TASK OBJECTIVE.
Search the listing below for the word "input" and return each line that contains it.

DATA FOR REVIEW.
####################
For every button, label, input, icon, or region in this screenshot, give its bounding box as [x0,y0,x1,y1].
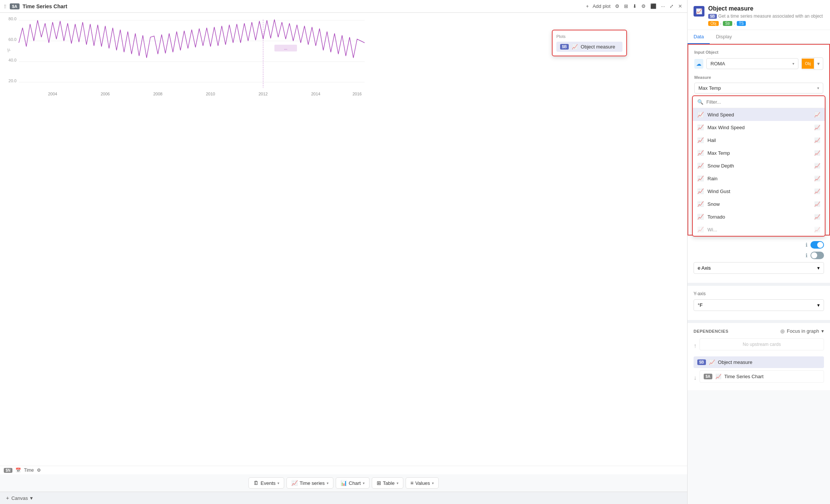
table-arrow-icon: ▾ [397,481,398,485]
dropdown-item-snow[interactable]: 📈 Snow 📈 [693,198,825,210]
wind-speed-label: Wind Speed [707,112,734,118]
table-button[interactable]: ⊞ Table ▾ [372,477,403,489]
badge-ts: TS [737,21,746,26]
table-icon: ⊞ [377,480,381,486]
no-upstream-text: No upstream cards [700,338,824,350]
max-temp-left: 📈 Max Temp [697,150,730,156]
up-arrow-icon: ↑ [694,343,697,349]
y-axis-select[interactable]: °F ▾ [694,299,824,311]
toggle-1[interactable] [810,241,824,249]
dropdown-item-wind-gust[interactable]: 📈 Wind Gust 📈 [693,185,825,198]
dropdown-item-snow-depth[interactable]: 📈 Snow Depth 📈 [693,159,825,172]
monitor-icon[interactable]: ⬛ [649,2,657,10]
wind-speed-right-icon: 📈 [814,112,820,118]
svg-text:...: ... [284,46,287,50]
time-series-arrow-icon: ▾ [327,481,329,485]
sn-badge: $N [4,468,12,473]
canvas-label: Canvas [11,495,28,501]
dropdown-item-tornado[interactable]: 📈 Tornado 📈 [693,210,825,223]
measure-select[interactable]: Max Temp ▾ [694,83,823,94]
measure-value: Max Temp [698,85,721,91]
svg-text:60.0: 60.0 [9,37,17,42]
down-arrow-icon: ↓ [694,374,697,381]
focus-arrow-icon: ▾ [821,328,824,334]
svg-text:2012: 2012 [259,92,268,96]
max-wind-speed-chart-icon: 📈 [697,124,704,130]
obj-badge-select[interactable]: Obj ▾ [801,57,823,70]
dropdown-item-rain[interactable]: 📈 Rain 📈 [693,172,825,185]
values-label: Values [415,480,430,486]
focus-target-icon: ◎ [780,328,785,334]
svg-text:2010: 2010 [206,92,215,96]
dep-badge-sb: $B [697,359,706,365]
svg-text:2008: 2008 [153,92,162,96]
time-series-icon: 📈 [291,480,298,486]
right-panel: 📈 Object measure $B Get a time series me… [687,0,830,504]
dep-item-2-text: Time Series Chart [724,374,763,379]
plot-item[interactable]: $B 📈 Object measure [556,42,622,52]
x-axis-value: e Axis [698,265,711,271]
close-button[interactable]: ✕ [677,2,683,10]
info-icon-1[interactable]: ℹ [806,242,807,248]
add-plot-label: Add plot [591,2,612,10]
dep-item-2: $A 📈 Time Series Chart [700,370,824,383]
time-series-button[interactable]: 📈 Time series ▾ [286,477,333,489]
events-button[interactable]: 🗓 Events ▾ [248,477,284,489]
info-icon-2[interactable]: ℹ [806,252,807,258]
filter-input[interactable] [706,99,820,105]
focus-in-graph-button[interactable]: ◎ Focus in graph ▾ [780,328,824,334]
add-icon: + [6,495,9,501]
hail-right-icon: 📈 [814,137,820,143]
expand-icon[interactable]: ⤢ [668,2,675,10]
svg-text:2004: 2004 [48,92,57,96]
dropdown-item-hail[interactable]: 📈 Hail 📈 [693,134,825,146]
download-icon[interactable]: ⬇ [632,2,638,10]
toggle-2[interactable] [810,252,824,259]
plots-dropdown: Plots $B 📈 Object measure [552,30,627,56]
tab-data[interactable]: Data [688,30,710,44]
chart-button[interactable]: 📊 Chart ▾ [336,477,370,489]
drag-handle[interactable]: ⣿ [4,4,7,8]
dependencies-label: DEPENDENCIES [694,329,729,333]
max-temp-label: Max Temp [707,150,730,156]
tab-display[interactable]: Display [710,30,738,44]
dropdown-item-more[interactable]: 📈 Wi... 📈 [693,223,825,236]
badge-obj: Obj [708,21,719,26]
measure-section-label: Measure [694,75,823,80]
snow-left: 📈 Snow [697,201,720,207]
tornado-left: 📈 Tornado [697,214,725,220]
chart-arrow-icon: ▾ [363,481,365,485]
hail-chart-icon: 📈 [697,137,704,143]
settings-icon-1[interactable]: ⚙ [614,2,621,10]
dropdown-item-max-wind-speed[interactable]: 📈 Max Wind Speed 📈 [693,121,825,134]
chart-toolbar: 🗓 Events ▾ 📈 Time series ▾ 📊 Chart ▾ ⊞ T… [0,474,687,492]
roma-select[interactable]: ROMA ▾ [706,58,798,69]
axis-settings-icon[interactable]: ⚙ [37,468,41,473]
plots-label: Plots [556,34,622,39]
chart-label: Chart [349,480,361,486]
hail-left: 📈 Hail [697,137,716,143]
values-button[interactable]: ≡ Values ▾ [406,477,439,489]
more-item-left: 📈 Wi... [697,226,717,232]
add-canvas-button[interactable]: + Canvas ▾ [6,495,33,501]
events-label: Events [261,480,276,486]
x-axis-select[interactable]: e Axis ▾ [694,262,824,274]
max-wind-speed-label: Max Wind Speed [707,125,745,130]
dep-item-1-icon: 📈 [709,359,715,365]
max-temp-chart-icon: 📈 [697,150,704,156]
settings-icon-2[interactable]: ⚙ [640,2,647,10]
more-icon[interactable]: ··· [660,2,666,10]
add-plot-button[interactable]: + Add plot [585,2,612,10]
svg-text:2016: 2016 [353,92,362,96]
header-actions: + Add plot ⚙ ⊞ ⬇ ⚙ ⬛ ··· ⤢ ✕ [585,2,683,10]
tornado-label: Tornado [707,214,725,220]
snow-label: Snow [707,201,720,207]
chevron-right-icon-2: › [734,21,735,26]
downstream-row: ↓ $A 📈 Time Series Chart [694,370,824,385]
badge-sb: $B [708,14,717,19]
dropdown-item-wind-speed[interactable]: 📈 Wind Speed 📈 [693,108,825,121]
dropdown-item-max-temp[interactable]: 📈 Max Temp 📈 [693,146,825,159]
time-series-label: Time series [300,480,325,486]
plot-badge: $B [560,44,569,50]
grid-icon[interactable]: ⊞ [623,2,629,10]
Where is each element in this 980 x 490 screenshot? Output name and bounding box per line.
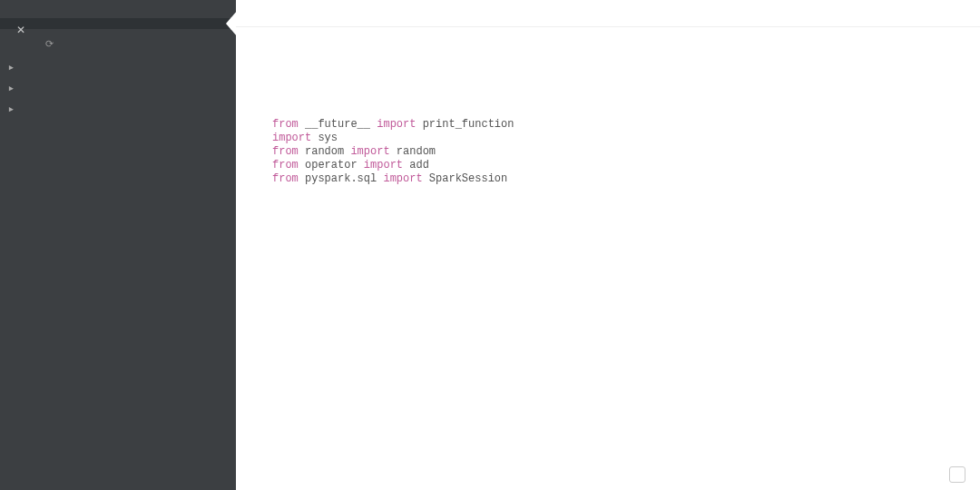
line-gutter <box>236 36 272 490</box>
file-item[interactable] <box>5 205 230 211</box>
top-menu-bar <box>236 0 980 27</box>
open-files-tabs: ✕ <box>0 0 236 29</box>
project-tree-header[interactable]: ⟳ <box>33 29 236 55</box>
folder-resources[interactable]: ▸ <box>5 76 230 97</box>
folder-spark-warehouse[interactable]: ▸ <box>5 97 230 118</box>
folder-packages[interactable]: ▸ <box>5 55 230 76</box>
sidebar: ✕ ⟳ ▸ ▸ ▸ <box>0 0 236 490</box>
main-area: from __future__ import print_function im… <box>236 0 980 490</box>
chevron-right-icon: ▸ <box>9 63 18 72</box>
chevron-right-icon: ▸ <box>9 83 18 93</box>
chevron-right-icon: ▸ <box>9 104 18 113</box>
watermark-logo <box>949 466 965 483</box>
watermark <box>949 466 969 483</box>
code-content[interactable]: from __future__ import print_function im… <box>272 36 980 490</box>
close-icon[interactable]: ✕ <box>16 24 25 36</box>
project-tree: ▸ ▸ ▸ <box>0 55 236 229</box>
code-editor[interactable]: from __future__ import print_function im… <box>236 27 980 490</box>
tab-pi-py[interactable]: ✕ <box>0 18 236 29</box>
tab-pip-conf[interactable] <box>0 7 236 18</box>
file-title <box>328 6 967 20</box>
refresh-icon[interactable]: ⟳ <box>45 38 54 50</box>
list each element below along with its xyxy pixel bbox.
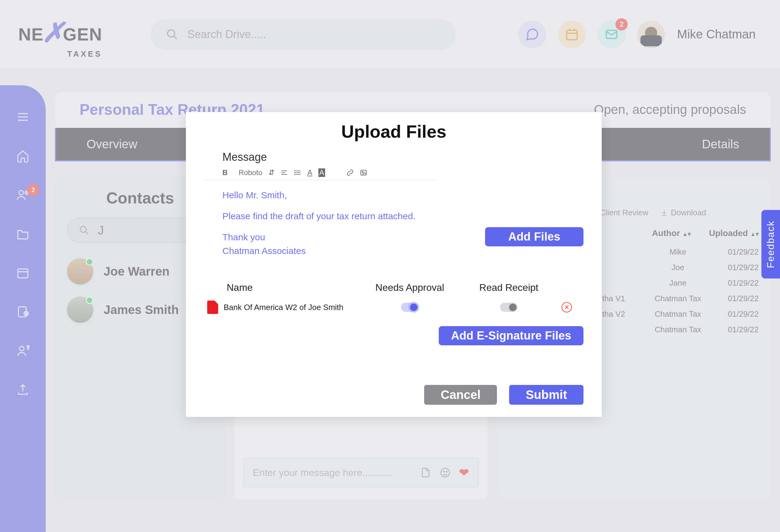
link-icon[interactable]: [346, 169, 354, 176]
cancel-button[interactable]: Cancel: [424, 385, 497, 405]
remove-file-button[interactable]: ✕: [562, 302, 572, 312]
highlight-button[interactable]: A: [319, 168, 325, 177]
modal-title: Upload Files: [204, 121, 583, 142]
feedback-tab[interactable]: Feedback: [762, 210, 780, 279]
col-name: Name: [204, 282, 356, 293]
msg-line: Thank you: [223, 230, 442, 244]
message-body[interactable]: Hello Mr. Smith, Please find the draft o…: [204, 180, 442, 258]
file-name: Bank Of America W2 of Joe Smith: [224, 303, 343, 312]
file-columns-header: Name Needs Approval Read Receipt: [204, 282, 583, 293]
svg-rect-35: [361, 170, 366, 175]
msg-line: Chatman Associates: [223, 244, 442, 258]
svg-point-34: [295, 174, 295, 175]
svg-point-32: [295, 170, 295, 171]
align-left-icon[interactable]: [281, 169, 288, 176]
modal-button-row: Cancel Submit: [204, 385, 583, 405]
text-color-button[interactable]: A: [307, 168, 312, 177]
image-icon[interactable]: [360, 169, 367, 176]
read-receipt-toggle[interactable]: [500, 303, 518, 312]
col-receipt: Read Receipt: [463, 282, 554, 293]
pdf-icon: [207, 301, 218, 314]
file-row: Bank Of America W2 of Joe Smith ✕: [204, 301, 583, 314]
font-size-icon[interactable]: ⇵: [269, 168, 275, 177]
upload-files-modal: Upload Files Message B Roboto ⇵ A A Hell…: [186, 112, 602, 417]
message-label: Message: [223, 151, 583, 164]
add-files-button[interactable]: Add Files: [485, 227, 583, 246]
add-esignature-button[interactable]: Add E-Signature Files: [439, 326, 583, 345]
bold-button[interactable]: B: [223, 168, 228, 177]
needs-approval-toggle[interactable]: [401, 303, 419, 312]
col-approval: Needs Approval: [356, 282, 463, 293]
list-icon[interactable]: [294, 169, 301, 176]
rich-text-toolbar: B Roboto ⇵ A A: [204, 167, 436, 180]
font-select[interactable]: Roboto: [239, 168, 262, 177]
svg-point-33: [295, 172, 295, 173]
msg-line: Please find the draft of your tax return…: [223, 209, 442, 223]
msg-line: Hello Mr. Smith,: [223, 188, 442, 202]
svg-point-36: [362, 171, 363, 173]
submit-button[interactable]: Submit: [509, 385, 583, 405]
file-name-cell: Bank Of America W2 of Joe Smith: [204, 301, 356, 314]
####################
WRITTEN ANSWER.
For every button, label, input, icon, or region in this screenshot, give its bounding box as [x0,y0,x1,y1].
filter-input[interactable] [706,99,820,105]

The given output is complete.